WHAT TO DO - Leaving out all pictures, copy the lines below exactly, from the line with "notamment à l'agence" to the last line, both ends included.

(Saved data entries)
=== Section Start ===

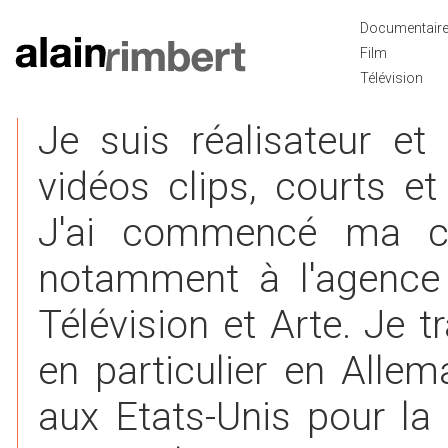
Documentair
Film
Télévision
Je suis réalisateur e
vidéos clips, courts et
J'ai commencé ma ca
notamment à l'agence
Télévision et Arte. Je t
en particulier en Alle
aux Etats-Unis pour la 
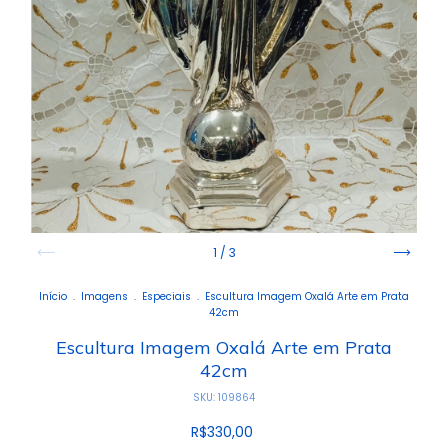
1
/
3
Início
.
Imagens
.
Especiais
.
Escultura Imagem Oxalá Arte em Prata
42cm
Escultura Imagem Oxalá Arte em Prata
42cm
SKU:
109864
R$330,00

=== Section End ===

PROBLEM SOLUTION -
notamment à l'agence
Télévision et Arte. Je t
en particulier en Alle
aux Etats-Unis pour la 
1
/
3
Início
.
Imagens
.
Especiais
.
Escultura Imagem Oxalá Arte em Prata
42cm
Escultura Imagem Oxalá Arte em Prata
42cm
SKU:
109864
R$330,00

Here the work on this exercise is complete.